AIM OF THE TASK =>
Within the lines below, the span from the line with "hediye ettiği uçağın" to the line with "Pengumuman Badan Hukum", both ends included, is to be reproduced exactly, with pictures omitted.

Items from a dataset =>
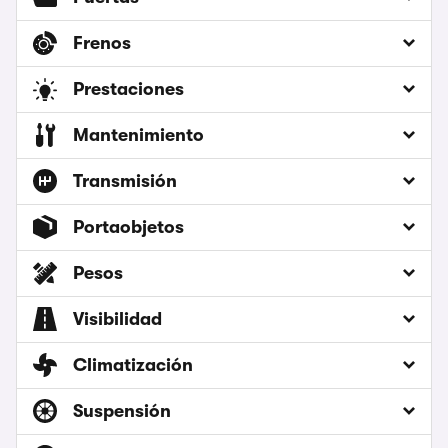
Frenos
Prestaciones
Mantenimiento
Transmisión
Portaobjetos
Pesos
Visibilidad
Climatización
Suspensión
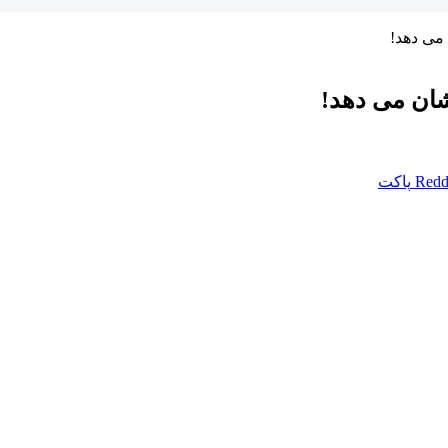
می دهد!
شان می دهد!
Redd
پاکت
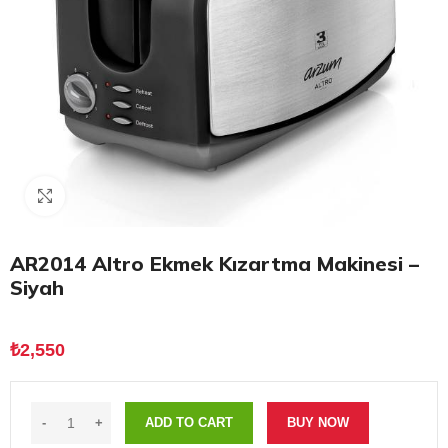
Click to enlarge
AR2014 Altro Ekmek Kızartma Makinesi –
Siyah
₺
2,550
ADD TO CART
BUY NOW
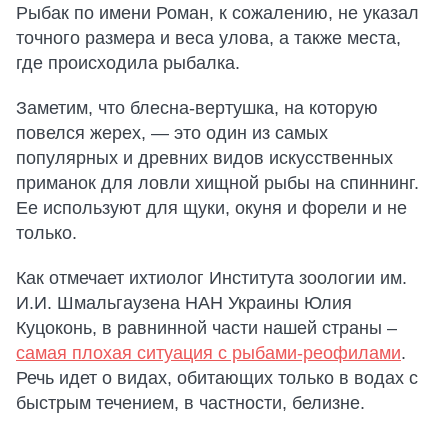
Рыбак по имени Роман, к сожалению, не указал
точного размера и веса улова, а также места,
где происходила рыбалка.
Заметим, что блесна-вертушка, на которую
повелся жерех, — это один из самых
популярных и древних видов искусственных
приманок для ловли хищной рыбы на спиннинг.
Ее используют для щуки, окуня и форели и не
только.
Как отмечает ихтиолог Института зоологии им.
И.И. Шмальгаузена НАН Украины Юлия
Куцоконь, в равнинной части нашей страны –
самая плохая ситуация с рыбами-реофилами
.
Речь идет о видах, обитающих только в водах с
быстрым течением, в частности, белизне.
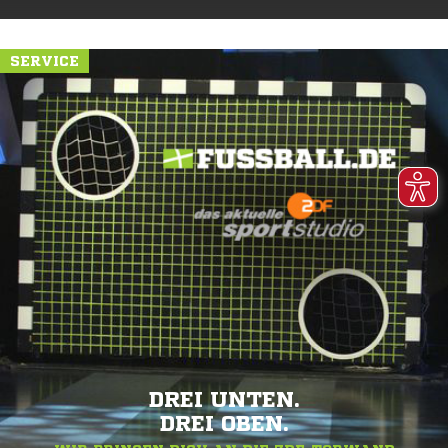
SERVICE
DREI UNTEN.
DREI OBEN.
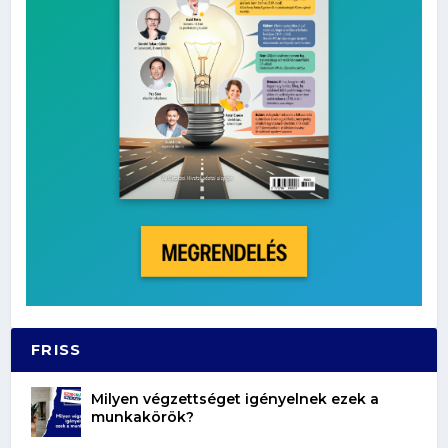
FRISS
Milyen végzettséget igényelnek ezek a
munkakörök?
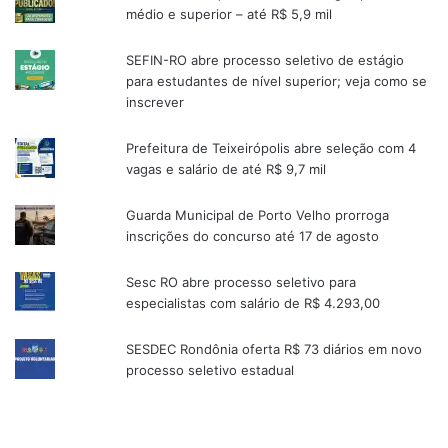
médio e superior – até R$ 5,9 mil
SEFIN-RO abre processo seletivo de estágio
para estudantes de nível superior; veja como se
inscrever
Prefeitura de Teixeirópolis abre seleção com 4
vagas e salário de até R$ 9,7 mil
Guarda Municipal de Porto Velho prorroga
inscrições do concurso até 17 de agosto
Sesc RO abre processo seletivo para
especialistas com salário de R$ 4.293,00
SESDEC Rondônia oferta R$ 73 diários em novo
processo seletivo estadual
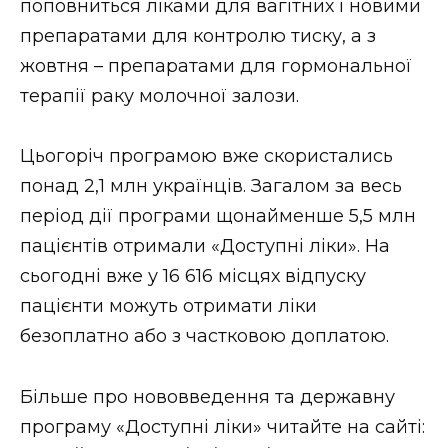
поповниться ліками для вагітних і новими
препаратами для контролю тиску, а з
жовтня – препаратами для гормональної
терапії раку молочної залози.
Цьогоріч програмою вже скористались
понад 2,1 млн українців. Загалом за весь
період дії програми щонайменше 5,5 млн
пацієнтів отримали «Доступні ліки». На
сьогодні вже у 16 616 місцях відпуску
пацієнти можуть отримати ліки
безоплатно або з частковою доплатою.
Більше про нововведення та державну
програму «Доступні ліки» читайте на сайті:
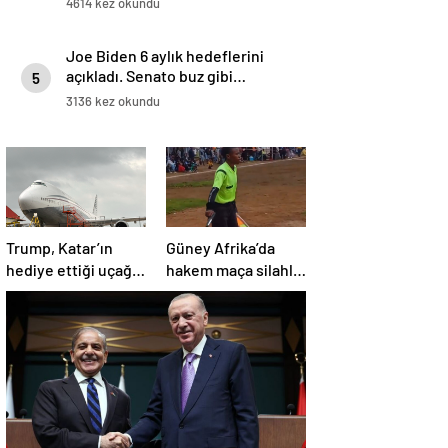
4614 kez okundu
Joe Biden 6 aylık hedeflerini
açıkladı. Senato buz gibi…
5
3136 kez okundu
Trump, Katar’ın
Güney Afrika’da
hediye ettiği uçağın
hakem maça silahla
kendisine değil
çıktı!
Pentagon’a
verileceğini açıkladı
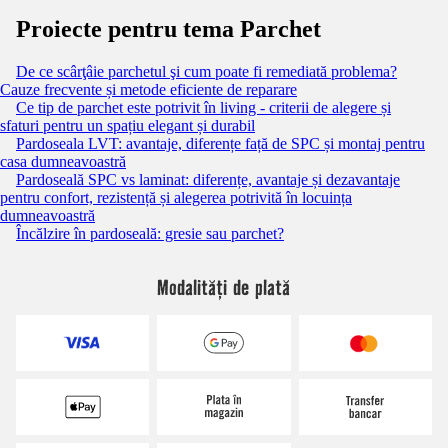
Proiecte pentru tema Parchet
De ce scârţâie parchetul şi cum poate fi remediată problema?
Cauze frecvente și metode eficiente de reparare
Ce tip de parchet este potrivit în living - criterii de alegere și
sfaturi pentru un spațiu elegant și durabil
Pardoseala LVT: avantaje, diferențe față de SPC și montaj pentru
casa dumneavoastră
Pardoseală SPC vs laminat: diferențe, avantaje și dezavantaje
pentru confort, rezistență și alegerea potrivită în locuința
dumneavoastră
Încălzire în pardoseală: gresie sau parchet?
Modalități de plată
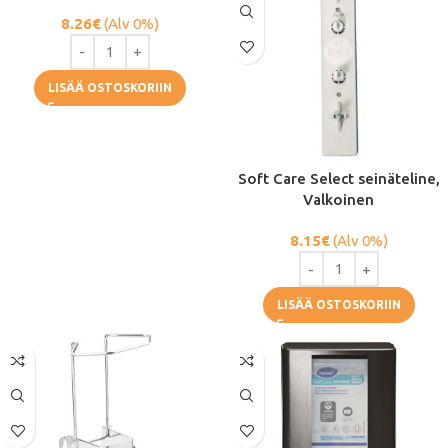
8.26
€
(Alv 0%)
LISÄÄ OSTOSKORIIN
Soft Care Select seinäteline,
Valkoinen
8.15
€
(Alv 0%)
LISÄÄ OSTOSKORIIN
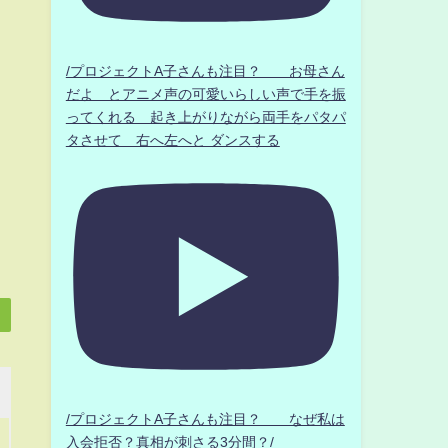
/プロジェクトA子さんも注目？ お母さん
だよ とアニメ声の可愛いらしい声で手を振
ってくれる 起き上がりながら両手をパタパ
タさせて 右へ左へと ダンスする
/プロジェクトA子さんも注目？ なぜ私は
入会拒否？真相が刺さる3分間？/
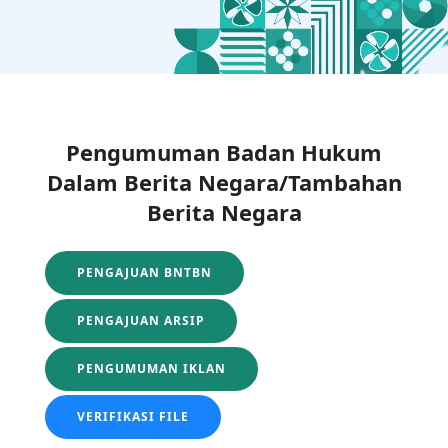
Pengumuman Badan Hukum
Dalam Berita Negara/Tambahan
Berita Negara
PENGAJUAN BNTBN
PENGAJUAN ARSIP
PENGUMUMAN IKLAN
VERIFIKASI FILE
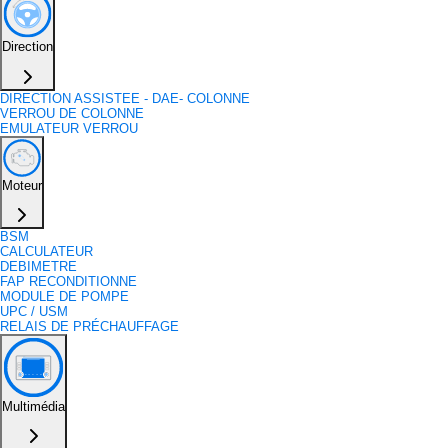
Direction
DIRECTION ASSISTEE - DAE- COLONNE
VERROU DE COLONNE
EMULATEUR VERROU
Moteur
BSM
CALCULATEUR
DEBIMETRE
FAP RECONDITIONNE
MODULE DE POMPE
UPC / USM
RELAIS DE PRÉCHAUFFAGE
Multimédia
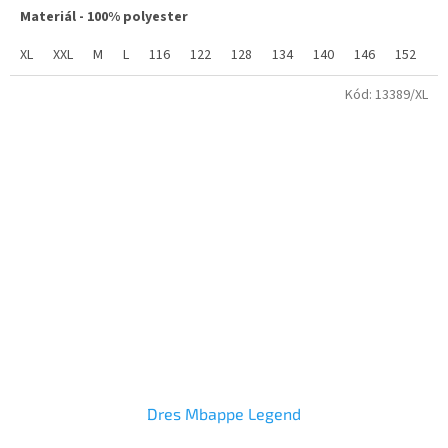
hvězdiček.
Materiál - 100% polyester
XL
XXL
M
L
116
122
128
134
140
146
152
1
Kód:
13389/XL
Dres Mbappe Legend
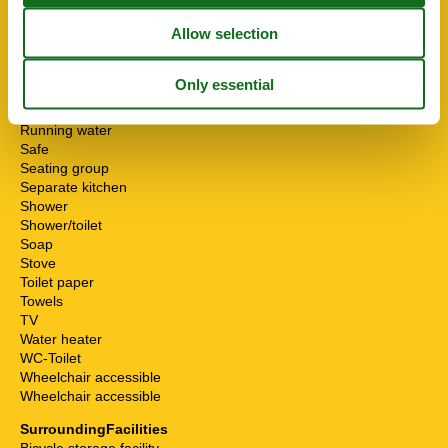
Internet - WiFi
Mikrowelle
Multiple bedrooms
Non-smokers
Pets allowed or on request
Possibility of freezing
Running water
Safe
Seating group
Separate kitchen
Shower
Shower/toilet
Soap
Stove
Toilet paper
Towels
TV
Water heater
WC-Toilet
Wheelchair accessible
Wheelchair accessible
SurroundingFacilities
Bicycle storage facility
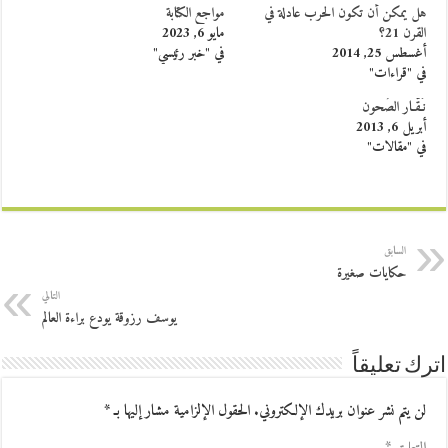
هل يمكن أن تكون الحرب عادلة في
مواجع الكتابة
القرن 21؟
مايو 6, 2023
أغسطس 25, 2014
في "خبر رئيسي"
في "قراءات"
نَـقّـار الصُحون
أبريل 6, 2013
في "مقالات"
السابق
حكايات صغيرة
التالي
يوسف رزوقة يودع براءة العالم
اترك تعليقاً
لن يتم نشر عنوان بريدك الإلكتروني.
الحقول الإلزامية مشار إليها بـ
*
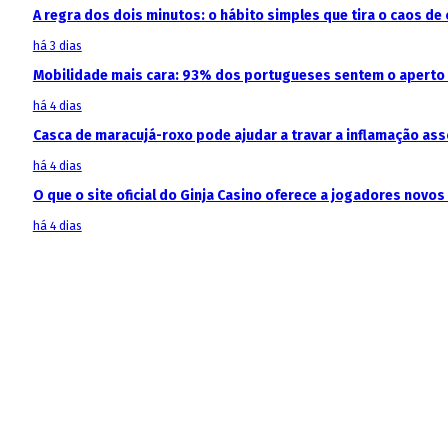
A regra dos dois minutos: o hábito simples que tira o caos de 
há 3 dias
Mobilidade mais cara: 93% dos portugueses sentem o aperto
há 4 dias
Casca de maracujá-roxo pode ajudar a travar a inflamação as
há 4 dias
O que o site oficial do Ginja Casino oferece a jogadores novos
há 4 dias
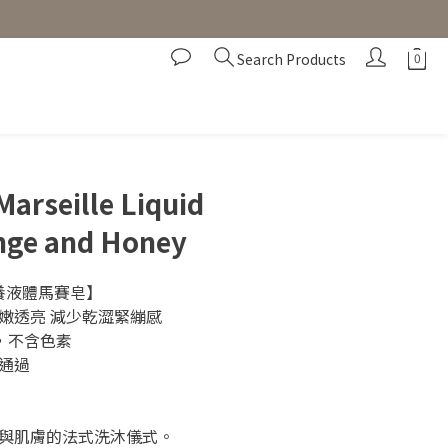
Search Products
BUY NOW
Marseille Liquid
nge and Honey
滋養液體馬賽皂】
柔嫩透亮 減少乾澀緊繃感
成，不含色素
試通過
與肌膚的法式洗沐儀式。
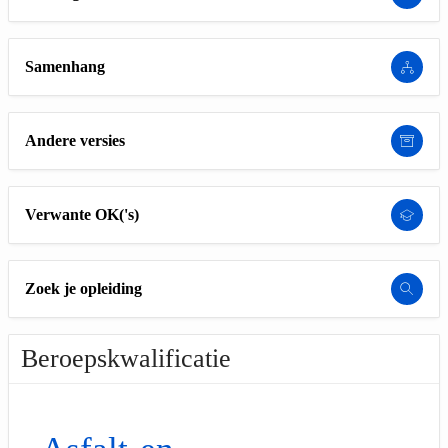
Samenhang
Andere versies
Verwante OK('s)
Zoek je opleiding
Beroepskwalificatie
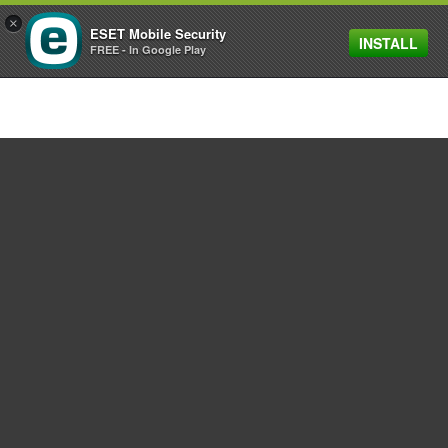
×
ESET Mobile Security
INSTALL
MENU
FREE - In Google Play
ESET® Smart TV Security
악성코드로부터 스마트 TV를 방어하고 보
다 안전한 IoT 경험을 즐기십시오.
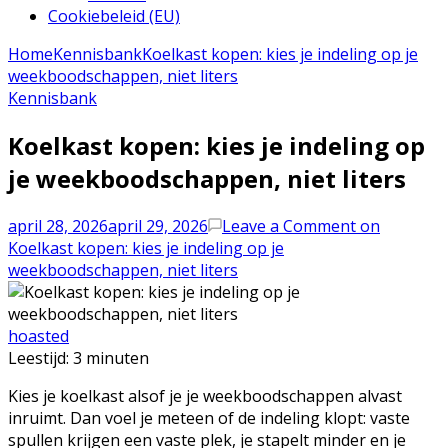
Cookiebeleid (EU)
Home
Kennisbank
Koelkast kopen: kies je indeling op je
weekboodschappen, niet liters
Kennisbank
Koelkast kopen: kies je indeling op
je weekboodschappen, niet liters
april 28, 2026
april 29, 2026
Leave a Comment
on
Koelkast kopen: kies je indeling op je
weekboodschappen, niet liters
hoasted
Leestijd:
3
minuten
Kies je koelkast alsof je je weekboodschappen alvast
inruimt. Dan voel je meteen of de indeling klopt: vaste
spullen krijgen een vaste plek, je stapelt minder en je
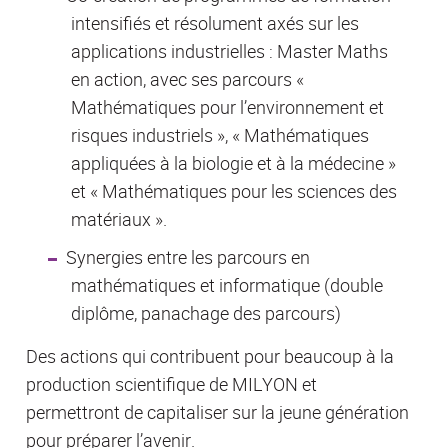
intensifiés et résolument axés sur les
applications industrielles : Master Maths
en action, avec ses parcours «
Mathématiques pour l’environnement et
risques industriels », « Mathématiques
appliquées à la biologie et à la médecine »
et « Mathématiques pour les sciences des
matériaux ».
Synergies entre les parcours en
mathématiques et informatique (double
diplôme, panachage des parcours)
Des actions qui contribuent pour beaucoup à la
production scientifique de MILYON et
permettront de capitaliser sur la jeune génération
pour préparer l’avenir.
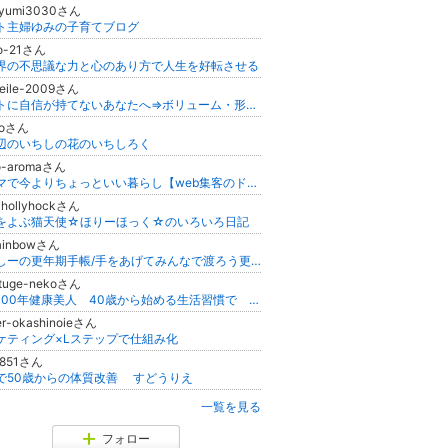
iyumi3030さん
ト主婦ゆみの子育てブログ
ko-21さん
界の不思議な力と心のあり方で人生を好転させる
eile-2009さん
バストに自信が持てないあなたへ⇒ボリューム・形を整えブラの隙間が埋まる！美乳と“自信”を手に入れる♡バストケア専門店
ioさん
辺のいちしの花のいちしろく
o-aromaさん
アロマで今よりちょっといい暮らし【web集客のドテラなら知人、ママ友、身内に内緒でできてノンストレス！楽しくできるMLMの本音】
-hollyhockさん
をよぶ猫天使☆ほりーほっく☆のいろいろ日記
rainbowさん
よっしーの更年期手帳/手をあげてみんなで渡ろう更年期！
atuge-nekoさん
人生100年健康美人 40歳から始める生活習慣で 健康に美しく豊かになる秘訣を教えます
ier-okashinoieさん
ケティング×Lステップで仕組み化
ie851さん
で50歳からの体質改善 すどうりえ
一覧を見る
フォロー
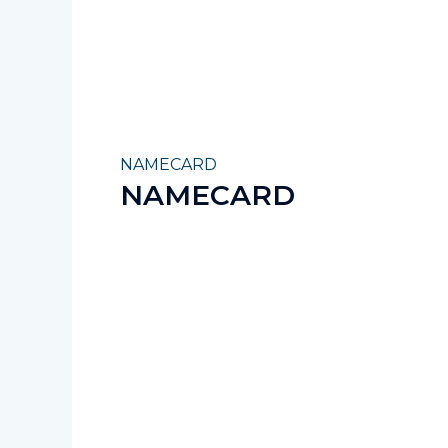
NAMECARD
NAMECARD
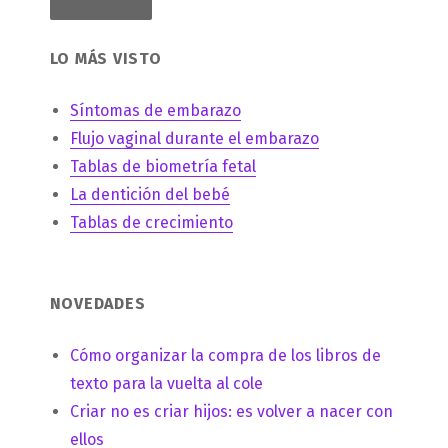
LO MÁS VISTO
Síntomas de embarazo
Flujo vaginal durante el embarazo
Tablas de biometría fetal
La dentición del bebé
Tablas de crecimiento
NOVEDADES
Cómo organizar la compra de los libros de
texto para la vuelta al cole
Criar no es criar hijos: es volver a nacer con
ellos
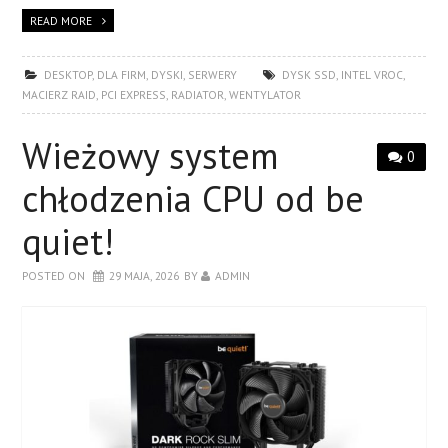
READ MORE
DESKTOP
,
DLA FIRM
,
DYSKI
,
SERWERY
DYSK SSD
,
INTEL VROC
,
MACIERZ RAID
,
PCI EXPRESS
,
RADIATOR
,
WENTYLATOR
Wieżowy system
0
chłodzenia CPU od be
quiet!
POSTED ON
29 MAJA, 2026
BY
ADMIN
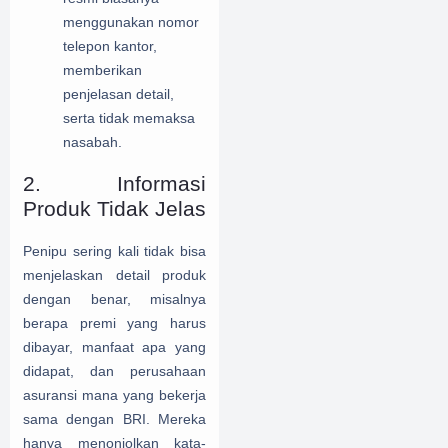
menggunakan nomor
telepon kantor,
memberikan
penjelasan detail,
serta tidak memaksa
nasabah.
2. Informasi
Produk Tidak Jelas
Penipu sering kali tidak bisa
menjelaskan detail produk
dengan benar, misalnya
berapa premi yang harus
dibayar, manfaat apa yang
didapat, dan perusahaan
asuransi mana yang bekerja
sama dengan BRI. Mereka
hanya menonjolkan kata-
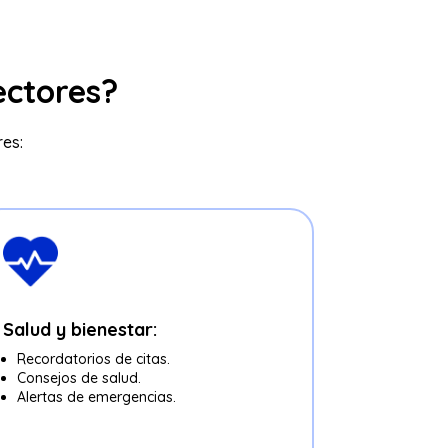
ectores?
res:
Salud y bienestar:
Recordatorios de citas.
Consejos de salud.
Alertas de emergencias.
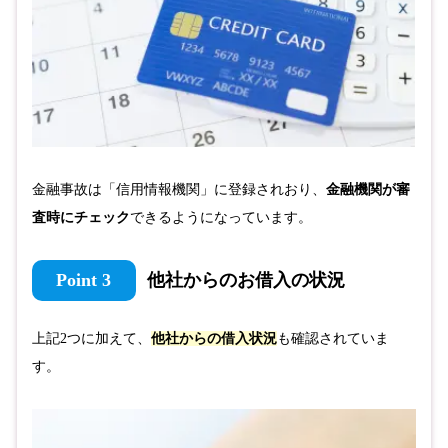
金融事故は「信用情報機関」に登録されおり、
金融機関が審
査時にチェック
できるようになっています。
Point 3
他社からのお借入の状況
上記2つに加えて、
他社からの借入状況
も確認されていま
す。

ANSWER TO THE PROBLEM =>
hediye ettiği uçağın
hakem maça silahla
kendisine değil
çıktı!
Pentagon’a
verileceğini açıkladı
Proiecte pentru tema Parchet
De ce scârţâie parchetul şi cum poate fi remediată problema?
Cauze frecvente și metode eficiente de reparare
Ce tip de parchet este potrivit în living - criterii de alegere și
sfaturi pentru un spațiu elegant și durabil
Pardoseala LVT: avantaje, diferențe față de SPC și montaj pentru
casa dumneavoastră
Pardoseală SPC vs laminat: diferențe, avantaje și dezavantaje
pentru confort, rezistență și alegerea potrivită în locuința
dumneavoastră
Încălzire în pardoseală: gresie sau parchet?
Modalități de plată
8.26
€
(Alv 0%)
LISÄÄ OSTOSKORIIN
Soft Care Select seinäteline,
Valkoinen
8.15
€
(Alv 0%)
LISÄÄ OSTOSKORIIN
/プロジェクトA子さんも注目？ お母さん
だよ とアニメ声の可愛いらしい声で手を振
ってくれる 起き上がりながら両手をパタパ
タさせて 右へ左へと ダンスする
/プロジェクトA子さんも注目？ なぜ私は
入会拒否？真相が刺さる3分間？/
Pengumuman Badan Hukum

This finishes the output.